:: Material for this exercise

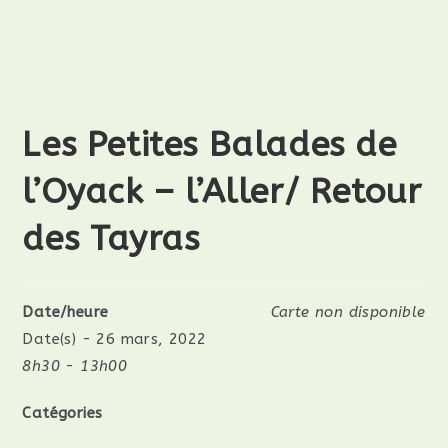
Les Petites Balades de
l’Oyack – l’Aller/ Retour
des Tayras
Date/heure
Carte non disponible
Date(s) - 26 mars, 2022
8h30 - 13h00
Catégories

::::

## Work request
The preceding listing is to be restated word for word, with every picture omitted.

## Output for this task
Les Petites Balades de
l’Oyack – l’Aller/ Retour
des Tayras
Date/heure
Carte non disponible
Date(s) - 26 mars, 2022
8h30 - 13h00
Catégories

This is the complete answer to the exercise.